TeraSort Hadoop Benchmark Example¶
Hadoop provides terabyte (TB) sort competition to run Hadoop benchmarking with sorting large data files e.g. 1TB or 1PB (1000x 1TB). The performance of HDFS and MapReduce workloads are evaluated with the speed of TeraSort computation, for example, sorting 1 terabyte was done in 3.48 minutes in 2008 by Yahoo!

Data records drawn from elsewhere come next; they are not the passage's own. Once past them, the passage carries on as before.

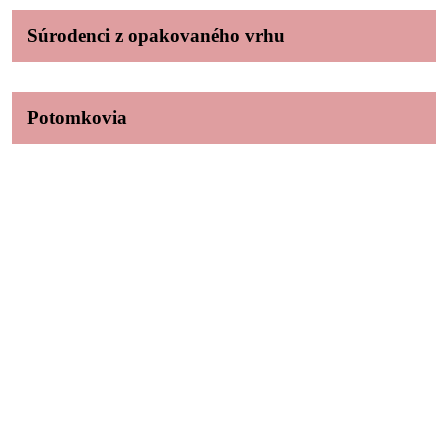
Súrodenci z opakovaného vrhu
Potomkovia
Ing. Daniel Hrežík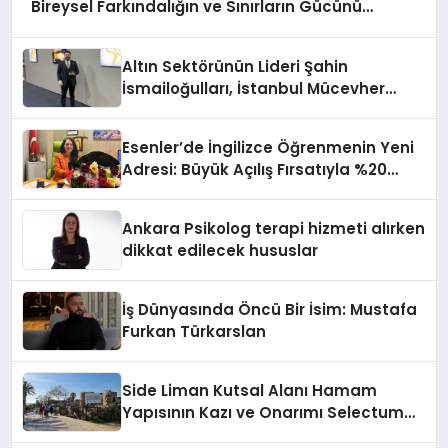
Bireysel Farkındalığın ve Sınırların Gücünü
Anlatıyor
Altın Sektörünün Lideri Şahin
İsmailoğulları, İstanbul Mücevher
Fuarı’nda Parladı ￼
Esenler’de İngilizce Öğrenmenin Yeni
Adresi: Büyük Açılış Fırsatıyla %20
İndirim!
Ankara Psikolog terapi hizmeti alırken
dikkat edilecek hususlar
İş Dünyasında Öncü Bir İsim: Mustafa
Furkan Türkarslan
Side Liman Kutsal Alanı Hamam
Yapısının Kazı ve Onarımı Selectum
Hotels&Resorts’un da Katkılarıyla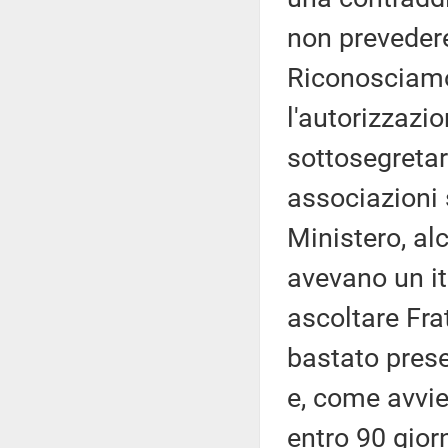
non prevedere
Riconosciamo
l'autorizzazi
sottosegretari
associazioni 
Ministero, al
avevano un it
ascoltare Frat
bastato prese
e, come avvie
entro 90 gior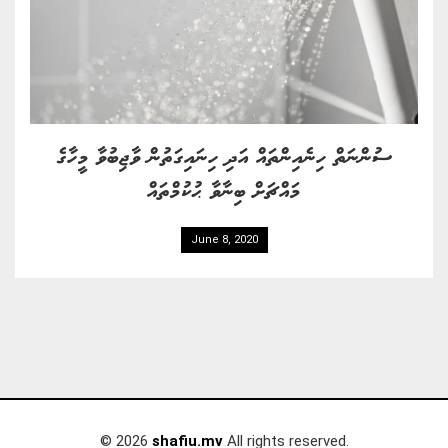
ސުންނަތް ހިނެއިންތައް އަދި ހިނައިގަތުން ވާޖިބުވާ މީހާގެ
މައްޗަށް ބިނާވާ ޙުކުމްތައް
June 8, 2020
© 2026
shafiu.mv
All rights reserved.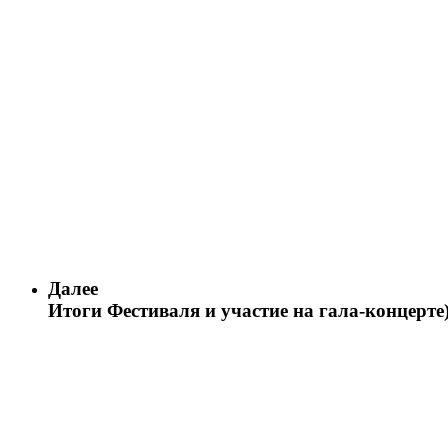
Далее
Итоги Фестиваля и участие на гала-концерте)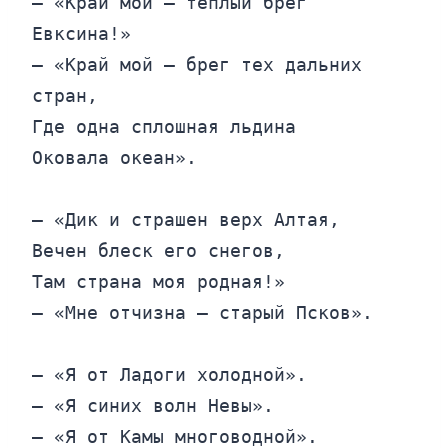
— «Край мой — теплый брег 
Евксина!»

— «Край мой — брег тех дальних 
стран,

Где одна сплошная льдина

Оковала океан».

— «Дик и страшен верх Алтая,

Вечен блеск его снегов,

Там страна моя родная!»

— «Мне отчизна — старый Псков».

— «Я от Ладоги холодной».

— «Я синих волн Невы».

— «Я от Камы многоводной».
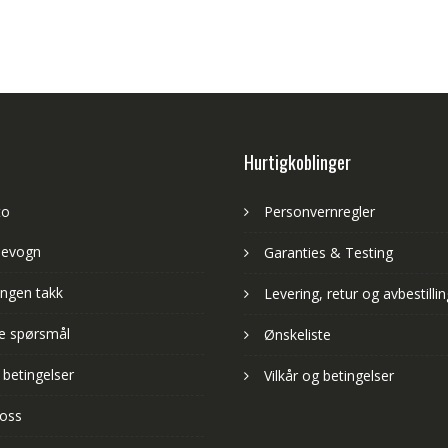
Hurtigkoblinger
to
Personvernregler
levogn
Garanties & Testing
ngen takk
Levering, retur og avbestillin
lte spørsmål
Ønskeliste
 betingelser
Vilkår og betingelser
 oss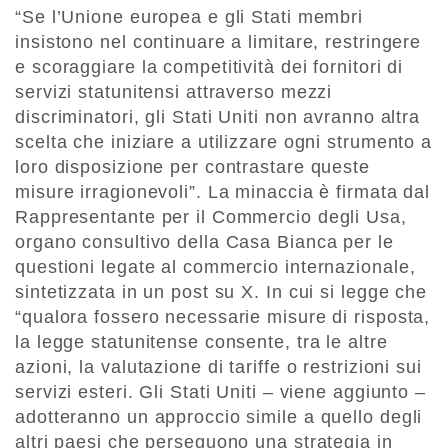
“Se l’Unione europea e gli Stati membri
insistono nel continuare a limitare, restringere
e scoraggiare la competitività dei fornitori di
servizi statunitensi attraverso mezzi
discriminatori, gli Stati Uniti non avranno altra
scelta che iniziare a utilizzare ogni strumento a
loro disposizione per contrastare queste
misure irragionevoli”. La minaccia è firmata dal
Rappresentante per il Commercio degli Usa,
organo consultivo della Casa Bianca per le
questioni legate al commercio internazionale,
sintetizzata in un post su X. In cui si legge che
“qualora fossero necessarie misure di risposta,
la legge statunitense consente, tra le altre
azioni, la valutazione di tariffe o restrizioni sui
servizi esteri. Gli Stati Uniti – viene aggiunto –
adotteranno un approccio simile a quello degli
altri paesi che perseguono una strategia in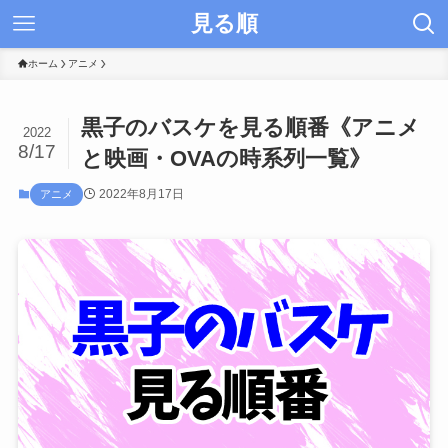
見る順
ホーム
アニメ
黒子のバスケを見る順番《アニメ
2022
8/17
と映画・OVAの時系列一覧》
2022年8月17日
アニメ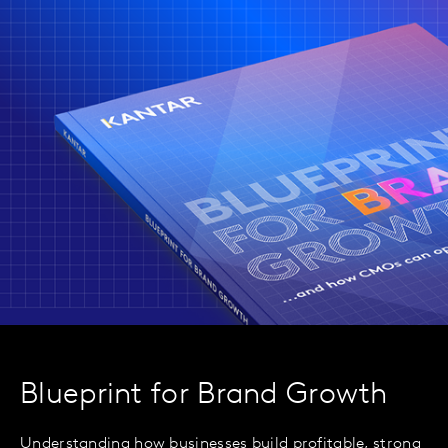
Blueprint for Brand Growth
Understanding how businesses build profitable, strong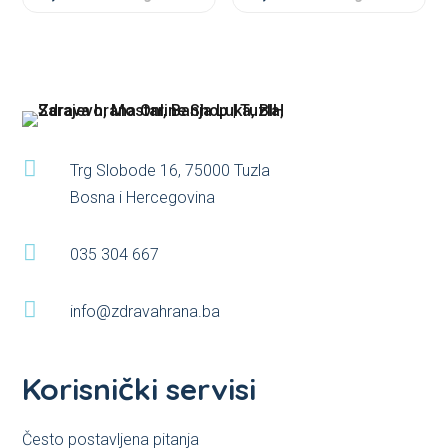
★
★
★
★
may
may
★
★
★
be
be
chosen
chosen
on
on
the
the
product
product

Trg Slobode 16, 75000 Tuzla
page
page
Bosna i Hercegovina

035 304 667

info@zdravahrana.ba
Korisnički servisi
Često postavljena pitanja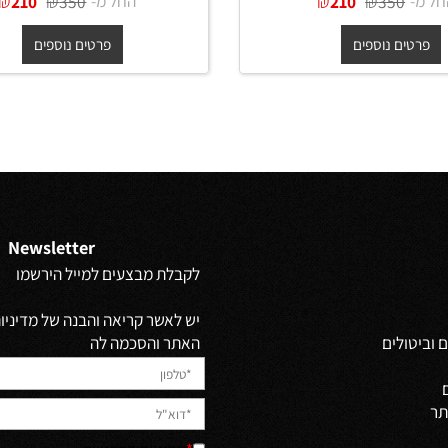
ה עם מסגרת עץ דקה
מראה עגולה עם מסגרת עץ דקה
גוון אלון במידות קוטר 50, 60, 70,
80 ס"מ
70, 80 ס"מ
₪
₪
החל מ-
₪
₪
210
350
210
350
ים נוספים
פרטים נוספים
Newsletter
לקבלת מבצעים למייל הירשמו
יש לאשר קריאה והבנה של מדיניות 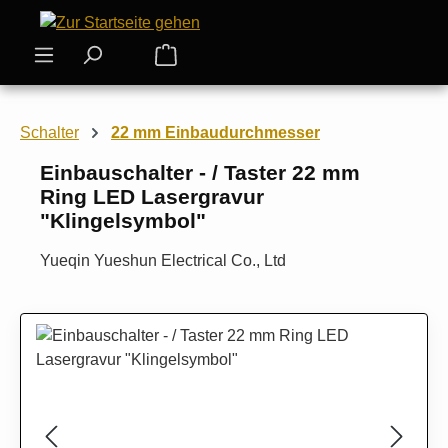
Zum Hauptinhalt springen
Warenkorb enthält 0 Positionen. Der
Schalter
22 mm Einbaudurchmesser
Einbauschalter - / Taster 22 mm
Ring LED Lasergravur
"Klingelsymbol"
Yueqin Yueshun Electrical Co., Ltd
Bildergalerie überspringen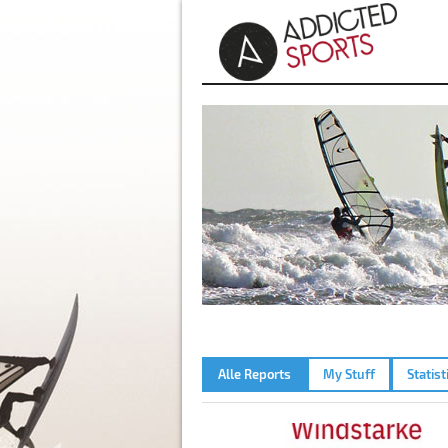
Alle Reports
My Stuff
Statist
RASSNITZER SEE – 14.05.202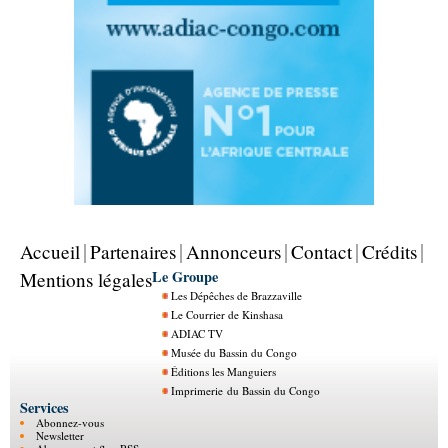
Accueil
Partenaires
Annonceurs
Contact
Crédits
Le Groupe
Mentions légales
Les Dépêches de Brazzaville
Le Courrier de Kinshasa
ADIAC TV
Musée du Bassin du Congo
Éditions les Manguiers
Imprimerie du Bassin du Congo
Services
Abonnez-vous
Newsletter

Inc. with 910 x 4 dual-core processors, but sorting 494.6 terabytes was done in the same amount of time in 2013 with 2100 nodes x hexa-core processors. The combination of hardware setup and software configuration does accelerate the performance of Hadoop and TeraSort program is used to measure the performance of a Hadoop system. There are three packages to conduct the benchmark: TeraGen which generates input data given by the size, TeraSort which sorts the input data files, and TeraValidate which validates the results. The elapsed time of TeraSort is the measure of the performance of Hadoop.
Get Started¶
- Login to Frontend
- Check HDFS by
`hadoop dfs -ls`
Note
Hadoop basic commands and web interfaces are introduced here
TeraGen¶
- Generate a input data with 1GB (Change the size as you wish)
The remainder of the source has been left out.